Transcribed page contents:
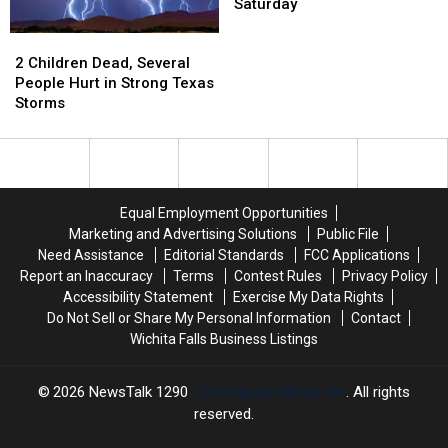
Two
Two
Saturday
Structural
Structural
2
2
Fires
Fires
Children
Children
Early
Early
2 Children Dead, Several
Dead,
Dead,
Saturday
Saturday
People Hurt in Strong Texas
Several
Several
Storms
People
People
Hurt
Hurt
in
in
Strong
Strong
Texas
Texas
Equal Employment Opportunities
Storms
Storms
Marketing and Advertising Solutions
Public File
Need Assistance
Editorial Standards
FCC Applications
Report an Inaccuracy
Terms
Contest Rules
Privacy Policy
Accessibility Statement
Exercise My Data Rights
Do Not Sell or Share My Personal Information
Contact
Wichita Falls Business Listings
2026
NewsTalk 1290
, Townsquare Media, Inc
. All rights
reserved.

■ **BRIEF**: Produce an exact reprint of the entries, dropping the images.

■ **EXERCISE RESULT**:
Two
Two
Saturday
Structural
Structural
2
2
Fires
Fires
Children
Children
Early
Early
2 Children Dead, Several
Dead,
Dead,
Saturday
Saturday
People Hurt in Strong Texas
Several
Several
Storms
People
People
Hurt
Hurt
in
in
Strong
Strong
Texas
Texas
Equal Employment Opportunities
Storms
Storms
Marketing and Advertising Solutions
Public File
Need Assistance
Editorial Standards
FCC Applications
Report an Inaccuracy
Terms
Contest Rules
Privacy Policy
Accessibility Statement
Exercise My Data Rights
Do Not Sell or Share My Personal Information
Contact
Wichita Falls Business Listings
2026
NewsTalk 1290
, Townsquare Media, Inc
. All rights
reserved.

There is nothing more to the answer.